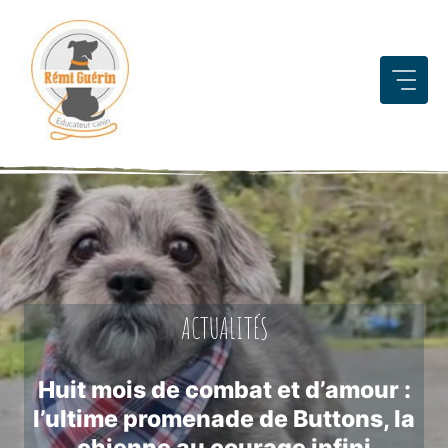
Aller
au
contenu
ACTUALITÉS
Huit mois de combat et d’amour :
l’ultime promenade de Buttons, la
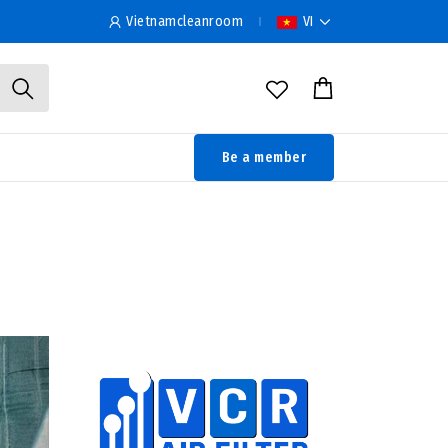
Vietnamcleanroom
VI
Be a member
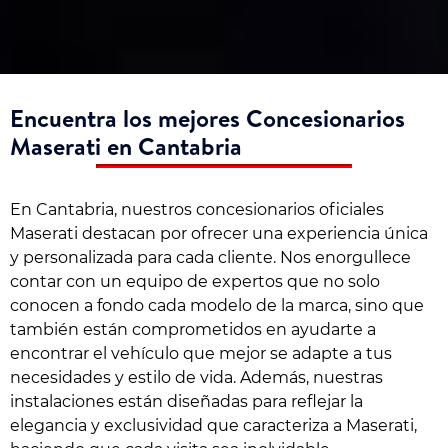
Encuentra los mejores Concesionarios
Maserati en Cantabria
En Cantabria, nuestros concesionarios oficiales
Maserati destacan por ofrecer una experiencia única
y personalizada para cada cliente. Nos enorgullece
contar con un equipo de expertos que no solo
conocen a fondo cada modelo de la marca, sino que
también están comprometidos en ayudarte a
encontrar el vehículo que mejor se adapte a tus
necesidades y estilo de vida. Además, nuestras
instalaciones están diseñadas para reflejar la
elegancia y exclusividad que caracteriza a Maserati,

────────────────────

▶ _Assignment_
Copy out every line in the entries above that holds "Cantabria".

▶ _Exercise output_
Maserati en Cantabria
En Cantabria, nuestros concesionarios oficiales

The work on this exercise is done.